╭──

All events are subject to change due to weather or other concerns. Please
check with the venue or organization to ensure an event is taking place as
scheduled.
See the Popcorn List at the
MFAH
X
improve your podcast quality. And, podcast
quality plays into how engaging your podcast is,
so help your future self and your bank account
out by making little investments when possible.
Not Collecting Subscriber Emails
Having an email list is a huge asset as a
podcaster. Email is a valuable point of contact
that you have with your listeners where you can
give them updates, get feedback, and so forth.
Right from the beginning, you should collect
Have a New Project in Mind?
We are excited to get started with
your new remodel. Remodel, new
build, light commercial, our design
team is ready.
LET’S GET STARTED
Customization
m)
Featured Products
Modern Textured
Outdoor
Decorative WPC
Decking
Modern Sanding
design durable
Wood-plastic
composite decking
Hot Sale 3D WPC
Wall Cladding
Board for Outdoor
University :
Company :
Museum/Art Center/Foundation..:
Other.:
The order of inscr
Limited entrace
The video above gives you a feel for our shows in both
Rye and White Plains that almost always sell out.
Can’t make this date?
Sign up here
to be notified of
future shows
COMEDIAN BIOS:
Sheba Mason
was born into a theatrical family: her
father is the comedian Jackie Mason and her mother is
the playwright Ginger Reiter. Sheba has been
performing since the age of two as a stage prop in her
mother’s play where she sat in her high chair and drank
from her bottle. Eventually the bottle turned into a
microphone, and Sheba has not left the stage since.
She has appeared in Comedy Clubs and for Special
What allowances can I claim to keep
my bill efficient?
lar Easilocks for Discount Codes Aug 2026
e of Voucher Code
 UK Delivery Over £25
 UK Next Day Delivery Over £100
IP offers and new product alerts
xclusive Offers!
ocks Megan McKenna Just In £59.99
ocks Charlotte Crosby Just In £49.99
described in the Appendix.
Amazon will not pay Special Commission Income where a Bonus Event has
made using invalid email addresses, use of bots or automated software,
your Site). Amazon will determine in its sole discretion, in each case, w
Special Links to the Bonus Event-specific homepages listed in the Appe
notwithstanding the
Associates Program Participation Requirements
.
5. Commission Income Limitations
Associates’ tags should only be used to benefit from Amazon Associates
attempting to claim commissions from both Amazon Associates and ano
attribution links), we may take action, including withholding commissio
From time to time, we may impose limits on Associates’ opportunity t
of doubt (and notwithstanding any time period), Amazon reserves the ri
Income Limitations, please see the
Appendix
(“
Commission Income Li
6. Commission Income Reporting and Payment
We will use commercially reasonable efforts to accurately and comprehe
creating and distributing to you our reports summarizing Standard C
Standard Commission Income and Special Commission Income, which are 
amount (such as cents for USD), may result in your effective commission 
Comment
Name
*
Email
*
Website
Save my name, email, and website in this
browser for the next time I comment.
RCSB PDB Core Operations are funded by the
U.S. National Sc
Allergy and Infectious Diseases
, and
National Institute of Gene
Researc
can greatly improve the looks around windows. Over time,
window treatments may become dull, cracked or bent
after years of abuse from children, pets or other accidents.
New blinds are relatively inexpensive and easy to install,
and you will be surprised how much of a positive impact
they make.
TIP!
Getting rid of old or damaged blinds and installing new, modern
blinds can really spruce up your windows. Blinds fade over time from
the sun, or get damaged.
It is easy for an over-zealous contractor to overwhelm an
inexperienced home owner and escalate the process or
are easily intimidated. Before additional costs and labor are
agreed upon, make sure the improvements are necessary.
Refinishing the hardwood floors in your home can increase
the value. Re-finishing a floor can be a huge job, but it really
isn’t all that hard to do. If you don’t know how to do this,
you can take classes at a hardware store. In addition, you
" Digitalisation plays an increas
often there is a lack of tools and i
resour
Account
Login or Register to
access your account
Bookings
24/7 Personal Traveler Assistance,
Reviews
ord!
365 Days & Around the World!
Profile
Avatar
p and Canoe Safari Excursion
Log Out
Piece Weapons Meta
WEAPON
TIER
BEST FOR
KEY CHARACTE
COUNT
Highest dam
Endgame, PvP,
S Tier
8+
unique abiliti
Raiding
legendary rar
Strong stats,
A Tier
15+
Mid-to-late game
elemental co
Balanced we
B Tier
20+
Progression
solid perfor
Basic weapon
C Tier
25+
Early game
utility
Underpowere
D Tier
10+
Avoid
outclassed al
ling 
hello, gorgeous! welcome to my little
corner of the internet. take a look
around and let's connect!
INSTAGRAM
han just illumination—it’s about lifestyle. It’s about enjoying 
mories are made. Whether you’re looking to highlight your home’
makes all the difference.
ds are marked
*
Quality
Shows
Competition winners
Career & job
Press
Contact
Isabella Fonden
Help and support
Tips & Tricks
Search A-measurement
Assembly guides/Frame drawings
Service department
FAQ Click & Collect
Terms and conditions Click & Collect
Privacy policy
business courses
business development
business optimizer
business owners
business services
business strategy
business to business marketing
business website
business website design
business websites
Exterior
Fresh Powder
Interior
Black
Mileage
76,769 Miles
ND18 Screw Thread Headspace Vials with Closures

╰──

Please transcribe the entire listing precisely.

◆ REPLY:
All events are subject to change due to weather or other concerns. Please
check with the venue or organization to ensure an event is taking place as
scheduled.
See the Popcorn List at the
MFAH
X
improve your podcast quality. And, podcast
quality plays into how engaging your podcast is,
so help your future self and your bank account
out by making little investments when possible.
Not Collecting Subscriber Emails
Having an email list is a huge asset as a
podcaster. Email is a valuable point of contact
that you have with your listeners where you can
give them updates, get feedback, and so forth.
Right from the beginning, you should collect
Have a New Project in Mind?
We are excited to get started with
your new remodel. Remodel, new
build, light commercial, our design
team is ready.
LET’S GET STARTED
Customization
m)
Featured Products
Modern Textured
Outdoor
Decorative WPC
Decking
Modern Sanding
design durable
Wood-plastic
composite decking
Hot Sale 3D WPC
Wall Cladding
Board for Outdoor
University :
Company :
Museum/Art Center/Foundation..:
Other.:
The order of inscr
Limited entrace
The video above gives you a feel for our shows in both
Rye and White Plains that almost always sell out.
Can’t make this date?
Sign up here
to be notified of
future shows
COMEDIAN BIOS:
Sheba Mason
was born into a theatrical family: her
father is the comedian Jackie Mason and her mother is
the playwright Ginger Reiter. Sheba has been
performing since the age of two as a stage prop in her
mother’s play where she sat in her high chair and drank
from her bottle. Eventually the bottle turned into a
microphone, and Sheba has not left the stage since.
She has appeared in Comedy Clubs and for Special
What allowances can I claim to keep
my bill efficient?
lar Easilocks for Discount Codes Aug 2026
e of Voucher Code
 UK Delivery Over £25
 UK Next Day Delivery Over £100
IP offers and new product alerts
xclusive Offers!
ocks Megan McKenna Just In £59.99
ocks Charlotte Crosby Just In £49.99
described in the Appendix.
Amazon will not pay Special Commission Income where a Bonus Event has
made using invalid email addresses, use of bots or automated software,
your Site). Amazon will determine in its sole discretion, in each case, w
Special Links to the Bonus Event-specific homepages listed in the Appe
notwithstanding the
Associates Program Participation Requirements
.
5. Commission Income Limitations
Associates’ tags should only be used to benefit from Amazon Associates
attempting to claim commissions from both Amazon Associates and ano
attribution links), we may take action, including withholding commissio
From time to time, we may impose limits on Associates’ opportunity t
of doubt (and notwithstanding any time period), Amazon reserves the ri
Income Limitations, please see the
Appendix
(“
Commission Income Li
6. Commission Income Reporting and Payment
We will use commercially reasonable efforts to accurately and comprehe
creating and distributing to you our reports summarizing Standard C
Standard Commission Income and Special Commission Income, which are 
amount (such as cents for USD), may result in your effective commission 
Comment
Name
*
Email
*
Website
Save my name, email, and website in this
browser for the next time I comment.
RCSB PDB Core Operations are funded by the
U.S. National Sc
Allergy and Infectious Diseases
, and
National Institute of Gene
Researc
can greatly improve the looks around windows. Over time,
window treatments may become dull, cracked or bent
after years of abuse from children, pets or other accidents.
New blinds are relatively inexpensive and easy to install,
and you will be surprised how much of a positive impact
they make.
TIP!
Getting rid of old or damaged blinds and installing new, modern
blinds can really spruce up your windows. Blinds fade over time from
the sun, or get damaged.
It is easy for an over-zealous contractor to overwhelm an
inexperienced home owner and escalate the process or
are easily intimidated. Before additional costs and labor are
agreed upon, make sure the improvements are necessary.
Refinishing the hardwood floors in your home can increase
the value. Re-finishing a floor can be a huge job, but it really
isn’t all that hard to do. If you don’t know how to do this,
you can take classes at a hardware store. In addition, you
" Digitalisation plays an increas
often there is a lack of tools and i
resour
Account
Login or Register to
access your account
Bookings
24/7 Personal Traveler Assistance,
Reviews
ord!
365 Days & Around the World!
Profile
Avatar
p and Canoe Safari Excursion
Log Out
Piece Weapons Meta
WEAPON
TIER
BEST FOR
KEY CHARACTE
COUNT
Highest dam
Endgame, PvP,
S Tier
8+
unique abiliti
Raiding
legendary rar
Strong stats,
A Tier
15+
Mid-to-late game
elemental co
Balanced we
B Tier
20+
Progression
solid perfor
Basic weapon
C Tier
25+
Early game
utility
Underpowere
D Tier
10+
Avoid
outclassed al
ling 
hello, gorgeous! welcome to my little
corner of the internet. take a look
around and let's connect!
INSTAGRAM
han just illumination—it’s about lifestyle. It’s about enjoying 
mories are made. Whether you’re looking to highlight your home’
makes all the difference.
ds are marked
*
Quality
Shows
Competition winners
Career & job
Press
Contact
Isabella Fonden
Help and support
Tips & Tricks
Search A-measurement
Assembly guides/Frame drawings
Service department
FAQ Click & Collect
Terms and conditions Click & Collect
Privacy policy
business courses
business development
business optimizer
business owners
business services
business strategy
business to business marketing
business website
business website design
business websites
Exterior
Fresh Powder
Interior
Black
Mileage
76,769 Miles
ND18 Screw Thread Headspace Vials with Closures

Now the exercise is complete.